> About this task
All that is needed is a count of the lines in this data that contain the word "بازرگانی".

> Given records
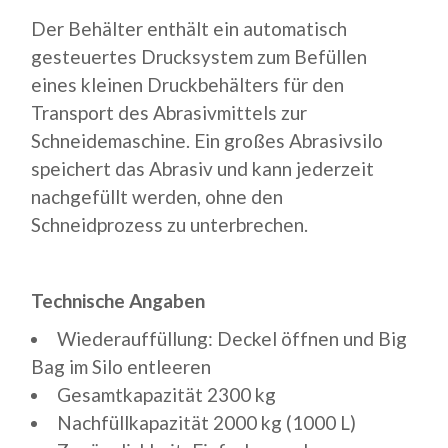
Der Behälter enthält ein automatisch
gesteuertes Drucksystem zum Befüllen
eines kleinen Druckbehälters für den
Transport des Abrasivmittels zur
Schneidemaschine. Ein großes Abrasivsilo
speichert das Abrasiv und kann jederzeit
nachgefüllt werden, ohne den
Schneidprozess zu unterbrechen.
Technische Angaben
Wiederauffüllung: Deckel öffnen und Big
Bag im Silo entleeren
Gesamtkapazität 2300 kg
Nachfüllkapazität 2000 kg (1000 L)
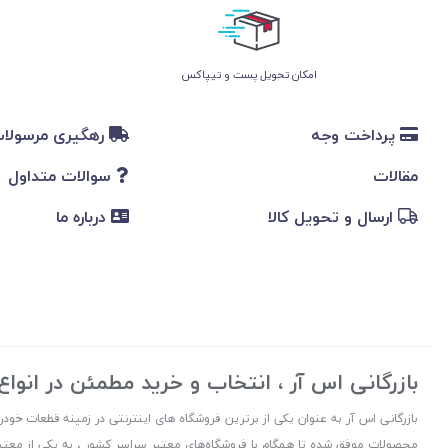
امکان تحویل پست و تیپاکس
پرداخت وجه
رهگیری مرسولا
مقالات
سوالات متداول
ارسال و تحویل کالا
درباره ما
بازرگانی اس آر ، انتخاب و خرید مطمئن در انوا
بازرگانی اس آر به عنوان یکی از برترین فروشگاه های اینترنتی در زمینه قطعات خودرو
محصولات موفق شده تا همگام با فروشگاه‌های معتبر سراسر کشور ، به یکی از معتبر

> Answer box
2